Toni Morrison: Playing in the Dark/"Recitatif"

(Originally discussed on 5/26/20)

I hope everyone is having a good weekend. Next week, we will discuss two short pieces by Toni Morrison: her short story "Recitatif" (1983) and the Preface from her first collection of critical essays, Playing in the Dark (1992). I selected these two pieces to extend our conversation about identity politics, the limitations of intersectionality, and the racialized-yet-race-dismissive language of psychoanalysis. Morrison briefly cites "Recitatif" in the preface of Playing, describing it as "an experiment in the removal of all racial codes from a narrative about two characters of different races for whom racial identity is crucial" (xi). Morrison's experimentation with the representation of race within a narrative matters because it highlights the ways in which language, when sewn into narratives, has the power to overdetermine or overwrite the "Truth" or lived reality of those who have been named as a specific racial classification. This is why Hortense Spillers and Luce Irigaray were adamant about the idea that grammar is both a social and linguistic construct. Language acts as the mirror onto which we project ourselves in order to develop a sense of self and an identity. Society--from large governmental structures to individual bodies--is organized to reflect the grammar of a language, meaning its conventions, lacunae, assumptions, and limitations. 

Just as Irigaray defied Lacan to assert that the "mirror" of the mirror stage is actually Woman (who is reduced to being a defective version of Man and a silent vessel for his desires), Morrison is drawing attention to what she calls the "Africanist presence" within language and the American literary canon. For Morrison, race generally and blackness specifically must unfairly bear the burden of being the mirror to whiteness--the white subject confirms the "Truth" of his whiteness by seeing all that is not himself in the face of a Black person. Similarly, the historically-segregated American literary canon confirms the validity of its existence by excluding Black writers, even as its most dominant novels (such as those by Ernest Hemingway and William Faulkner) rely on the (white) reader's assumptions of racial codes to ensure the cohesiveness or "rationality" of their narratives. This contradiction would have been especially obvious to Morrison, who earned her MA in English from Cornell in the 1950s. She wrote her graduate thesis on Virginia Woolf and William Faulkner because it would have been logistically and canonically unthinkable to produce scholarship on a Black American writer.

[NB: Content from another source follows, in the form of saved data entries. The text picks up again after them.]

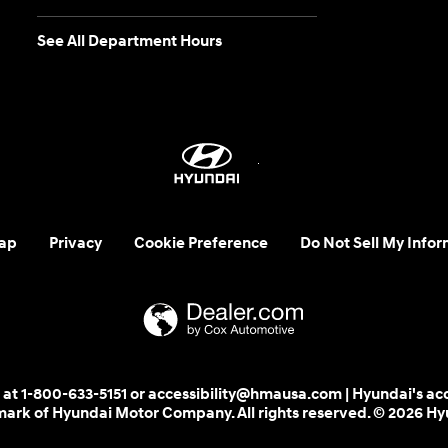
See All Department Hours
ap
Privacy
Cookie Preference
Do Not Sell My Infor
 us at 1-800-633-5151 or accessibility@hmausa.com | Hyundai's ac
emark of Hyundai Motor Company. All rights reserved. © 2026 H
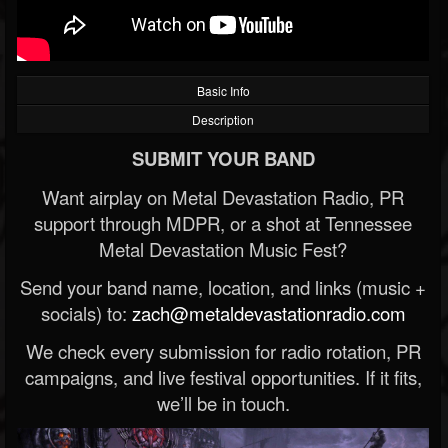
Basic Info
Description
SUBMIT YOUR BAND
Want airplay on Metal Devastation Radio, PR
support through MDPR, or a shot at Tennessee
Metal Devastation Music Fest?
Send your band name, location, and links (music +
socials) to:
zach@metaldevastationradio.com
We check every submission for radio rotation, PR
campaigns, and live festival opportunities. If it fits,
we’ll be in touch.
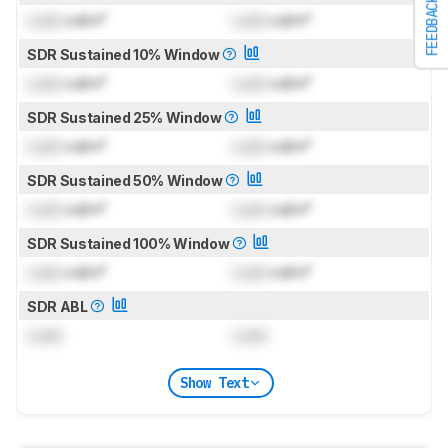
FEEDBACK
Lock
cd/m²
Lock
cd/m²
SDR Sustained 10% Window
Lock
cd/m²
Lock
cd/m²
SDR Sustained 25% Window
Lock
cd/m²
Lock
cd/m²
SDR Sustained 50% Window
Lock
cd/m²
Lock
cd/m²
SDR Sustained 100% Window
Lock
cd/m²
Lock
cd/m²
SDR ABL
Lock
Lock
Show Text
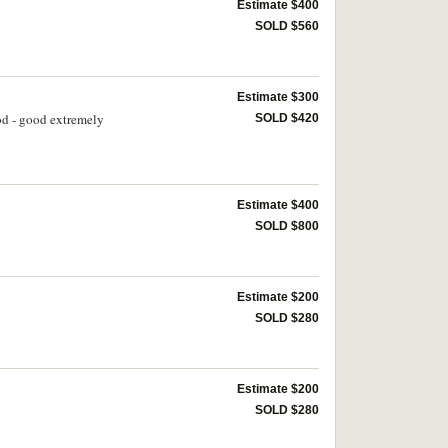
Estimate $400
SOLD $560
Estimate $300
od - good extremely
SOLD $420
Estimate $400
SOLD $800
Estimate $200
SOLD $280
Estimate $200
SOLD $280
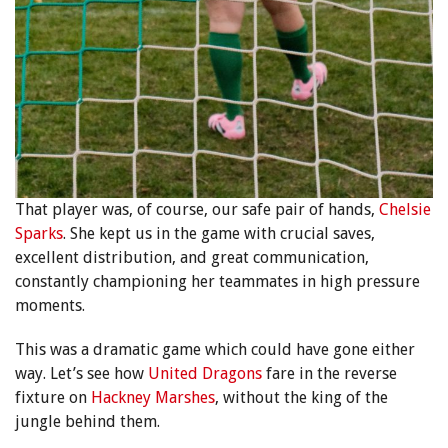
That player was, of course, our safe pair of hands,
Chelsie
Sparks
. She kept us in the game with crucial saves,
excellent distribution, and great communication,
constantly championing her teammates in high pressure
moments.
This was a dramatic game which could have gone either
way. Let’s see how
United Dragons
fare in the reverse
fixture on
Hackney Marshes
, without the king of the
jungle behind them.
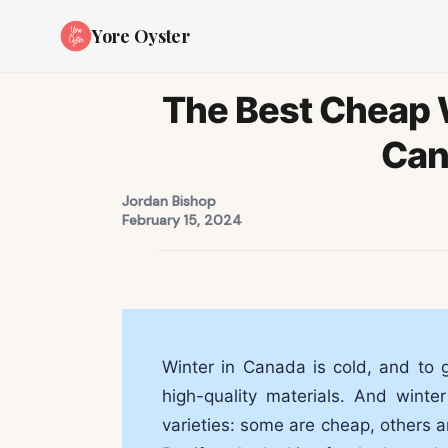
Yore Oyster
The Best Cheap W
Can
Jordan Bishop
February 15, 2024
Winter in Canada is cold, and to 
high-quality materials. And wint
varieties: some are cheap, others a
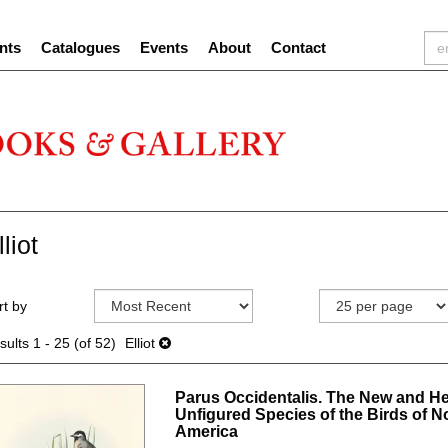
nts
Catalogues
Events
About
Contact
lliot
efine
kip
rt by
earch
o
sults
earch
sults
1 - 25 (of 52)
Elliot
esults
Parus Occidentalis. The New and He
Unfigured Species of the Birds of N
America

If, to quote Fred Jameson, "language is as specific as one's face," what are the contours of Morrison's face? Her faces? If Morrison and Jameson received virtually the same education at Ivy League graduate programs during the 1950s,  how are we to distinguish them from each other? The language that both Jameson and Morrison were allowed to reproduce in their graduate scholarship was designed to produce infinite copies of one specific type of writer/thinker, much like Sylvia Wynter's critique of Man, Theri Pickens' critique of the normate, and Deleuze and Guattari's critique of Oedipus. Certainly, we could look at Morrison and Jameson and assign a code such as "white man" or "Black woman," but, as Morrison noted in her 1993 Nobel lecture, "We die. That may be the meaning of life. But we do language. That may be the measure of our lives." The body goes its own way, but the text always remains. We do language through writing and speech in order to transform ourselves, ideally in life but also inevitably in death. Now that Morrison is physically gone, it is technically no longer possible for a reader or critic to point to a synonymity between the name "Black American woman," Morrison's body, and the complex lived experience of a person who adopted the pseudonym "Toni Morrison." The mirror is dead--how will we see ourselves now? We can attempt to see ourselves through recognizing that the mirror did not consent to its role; that, as Spillers notes in "Mama's Baby, Papa's Maybe," "my country needs me, and if I were not here, I would have to be invented." In "Recitatif" and Playing, Morrison is attempting to separate the "I" from the violent mechanics of invention through the practice of imagination. What would it mean for someone who is visually and linguistically coded as a Black woman to invoke "I" as a speculative or indefinite concept, rather than as a reipscription of the same? And what would it mean for a reader to encounter a narrative told and written by two entities that we assume to know as "Black women," but continually elude our usual methods of classification, our stereotypes? 

What is race without code? If schoolchildren read Beloved in a hundred years, who will they think "Toni Morrison" is? Perhaps a man, based on her first name. Perhaps white, based on her status as a Nobel Prize winner and inclusion into the American literary canon. Paying close, nearly paranoid attention to the conventions of grammar and language can tell us quite a bit about the ways we have been socialized to see the world, ourselves, and each other. We assume the truth of each other's faces, and we couldn't be more wrong, mostly because we are looking for the wrong things (What color is grief? Isolation? Anger? Joy? Love?). Deconstructing the racial scaffolding of language can make us more aware of the ways we reproduce those assumptions in our own writing, speech, and political and social relations.